Acordam, em conferência, na Secção de Contencioso Tributário do Supremo Tribunal Administrativo: I – A…, Sa, com os sinais dos autos, não se conformando com a decisão da Mma. Juíza do Tribunal Tributário de Lisboa que julgou totalmente improcedente a oposição por si deduzida à execução fiscal que lhe foi instaurada pelo Serviço de Finanças de Lisboa-6, por dívida de IRC de 1999 e 2002, e respectivos juros, no montante global de € 13.077.805,83, ao abrigo do disposto nos artigos 203.º, n.º 1, alínea a) e 204.º, n.º 1, alíneas c) e f), do CPPT, dela vem interpor recurso para este Tribunal, formulando as seguintes conclusões: A. Ao não ter decidido pela revogação implícita do acto de liquidação n.º 2006 8310004698, concretizada pelo acto de liquidação n.º 8310033484, a sentença em apreço padece de erro de julgamento nos termos previstos nas alíneas c) e d) do art.º 668.º do CPC, aplicável “ex vi” do art.º 2.º do CPPT.

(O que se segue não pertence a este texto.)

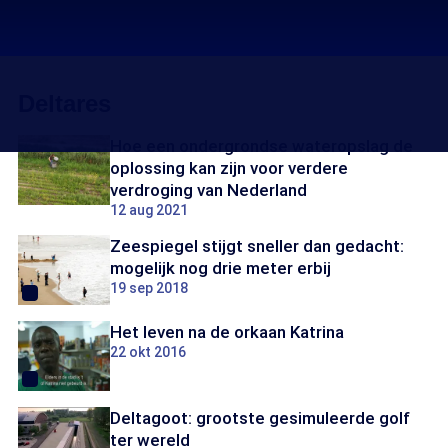
Deltares
Hoe een ondergrondse wateropslag de
oplossing kan zijn voor verdere
verdroging van Nederland
12 aug 2021
Zeespiegel stijgt sneller dan gedacht:
mogelijk nog drie meter erbij
19 sep 2018
Het leven na de orkaan Katrina
22 okt 2016
Deltagoot: grootste gesimuleerde golf
ter wereld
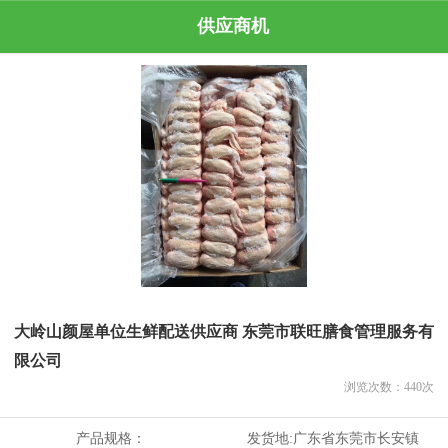
供应商机
大岭山颜屋单位生鲜配送供应商 东莞市联旺膳食管理服务有
限公司
浏览次数：
440
次
产品规格：
发货地:
广东省东莞市长安镇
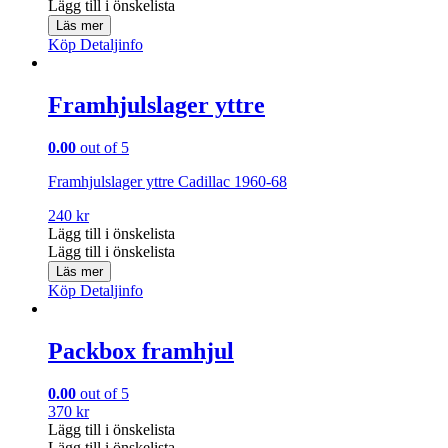
Lägg till i önskelista
Läs mer
Köp
Detaljinfo
Framhjulslager yttre
0.00
out of 5
Framhjulslager yttre Cadillac 1960-68
240
kr
Lägg till i önskelista
Lägg till i önskelista
Läs mer
Köp
Detaljinfo
Packbox framhjul
0.00
out of 5
370
kr
Lägg till i önskelista
Lägg till i önskelista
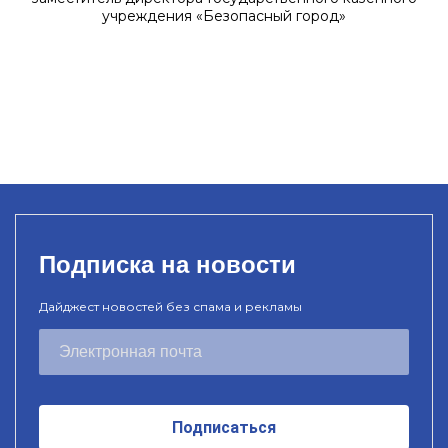
учреждения «Безопасный город»
Подписка на новости
Дайджест новостей без спама и рекламы
Подписаться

  1. Tal erro assenta no facto do Tribunal “a quo” se ter limitado a transcrever e seguir a argumentação vertida na informação proveniente da Divisão de Liquidação dos Impostos sobre o Rendimento e a Despesa (Informação n.º 439/2007, de 16 de Junho de 2007, a fls. 241-255 dos autos), anexa à contestação, suposta fundamentação a posteriori, sem cuidar de a analisar criticamente e de dela retirar as devidas consequências jurídicas.

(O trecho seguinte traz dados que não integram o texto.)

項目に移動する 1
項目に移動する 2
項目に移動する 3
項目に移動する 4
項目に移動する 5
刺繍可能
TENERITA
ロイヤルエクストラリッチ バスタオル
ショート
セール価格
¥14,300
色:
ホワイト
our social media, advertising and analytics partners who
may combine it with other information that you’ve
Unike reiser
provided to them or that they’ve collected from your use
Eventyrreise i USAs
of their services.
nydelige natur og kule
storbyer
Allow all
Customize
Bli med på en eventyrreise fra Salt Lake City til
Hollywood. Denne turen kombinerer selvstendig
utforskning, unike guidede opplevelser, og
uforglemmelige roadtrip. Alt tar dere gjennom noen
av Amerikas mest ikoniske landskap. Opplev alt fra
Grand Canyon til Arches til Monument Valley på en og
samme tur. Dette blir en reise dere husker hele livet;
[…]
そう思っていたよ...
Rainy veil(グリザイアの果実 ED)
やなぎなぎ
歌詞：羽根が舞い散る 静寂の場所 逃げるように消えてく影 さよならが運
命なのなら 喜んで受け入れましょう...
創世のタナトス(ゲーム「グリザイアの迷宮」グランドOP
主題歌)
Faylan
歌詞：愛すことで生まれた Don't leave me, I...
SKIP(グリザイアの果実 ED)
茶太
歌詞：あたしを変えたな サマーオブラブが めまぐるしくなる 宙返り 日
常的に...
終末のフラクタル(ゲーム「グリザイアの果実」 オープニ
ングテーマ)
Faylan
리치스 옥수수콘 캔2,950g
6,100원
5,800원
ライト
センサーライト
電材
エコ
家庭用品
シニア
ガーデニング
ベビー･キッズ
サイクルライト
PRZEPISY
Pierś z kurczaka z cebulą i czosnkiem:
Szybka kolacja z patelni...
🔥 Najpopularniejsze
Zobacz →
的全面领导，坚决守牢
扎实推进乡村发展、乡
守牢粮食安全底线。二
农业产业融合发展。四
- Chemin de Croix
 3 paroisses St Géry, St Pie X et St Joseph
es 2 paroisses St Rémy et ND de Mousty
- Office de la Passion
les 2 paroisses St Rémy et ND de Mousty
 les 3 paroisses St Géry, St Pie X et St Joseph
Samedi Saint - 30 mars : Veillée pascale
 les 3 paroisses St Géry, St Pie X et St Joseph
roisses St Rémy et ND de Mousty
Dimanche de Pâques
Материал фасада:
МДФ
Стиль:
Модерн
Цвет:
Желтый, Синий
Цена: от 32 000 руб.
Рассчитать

  2. Os factos subjacentes ao caso em apreço são cristalinos: em 27/03/2006, a Administração Fiscal emitiu a liquidação n.º 2006 8310004698, e em 29/05/2006 (dois meses depois), a mesma Administração Fiscal emitiu a liquidação n.º 2006 8310033484, (compensação n.º 2006 00009363085), referente ao mesmo exercício de 1999.

  3. De acordo com a teoria geral dos actos tributários e, em particular, com a doutrina da sucessão de actos administrativos, aplicável aos actos tributários, “ex vi” do artigo 79.º da Lei Geral Tributária, é inevitável concluir que, juridicamente, a liquidação n.º 2006 8310033484, porque acto administrativo posterior – emitido em 29/05/2006 – revogou, implicitamente, a liquidação n.º 2006 8310004698, datada de 27/03/2006.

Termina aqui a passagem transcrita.